= What you have to do =
Restate all of the following data exactly, keeping any images out of the copy.

= Provided information =
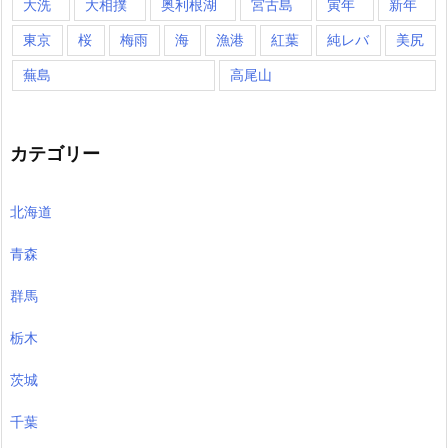
大洗
大相撲
奥利根湖
宮古島
寅年
新年
東京
桜
梅雨
海
漁港
紅葉
純レバ
美尻
蕪島
高尾山
カテゴリー
北海道
青森
群馬
栃木
茨城
千葉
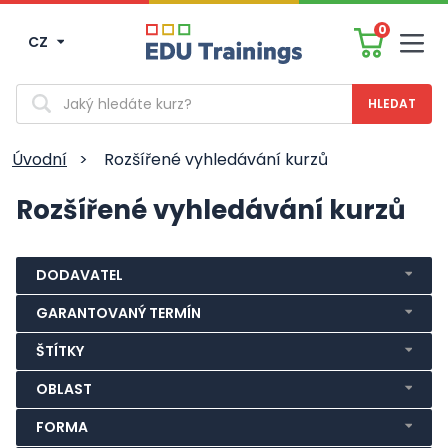
0
CZ
Men
Vyhledávání
Úvodní
>
Rozšířené vyhledávání kurzů
Rozšířené vyhledávání kurzů
DODAVATEL
GARANTOVANÝ TERMÍN
ŠTÍTKY
OBLAST
FORMA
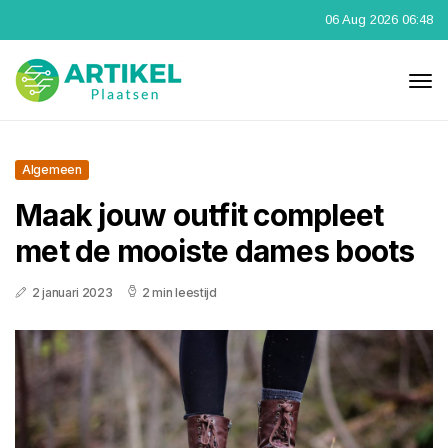
06 Aug 2026 06:48
Algemeen
Maak jouw outfit compleet
met de mooiste dames boots
2 januari 2023
2 min leestijd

= The completed task =
大洗
大相撲
奥利根湖
宮古島
寅年
新年
東京
桜
梅雨
海
漁港
紅葉
純レバ
美尻
蕪島
高尾山
カテゴリー
北海道
青森
群馬
栃木
茨城
千葉
0
CZ
Men
Vyhledávání
Úvodní
>
Rozšířené vyhledávání kurzů
Rozšířené vyhledávání kurzů
DODAVATEL
GARANTOVANÝ TERMÍN
ŠTÍTKY
OBLAST
FORMA
06 Aug 2026 06:48
Algemeen
Maak jouw outfit compleet
met de mooiste dames boots
2 januari 2023
2 min leestijd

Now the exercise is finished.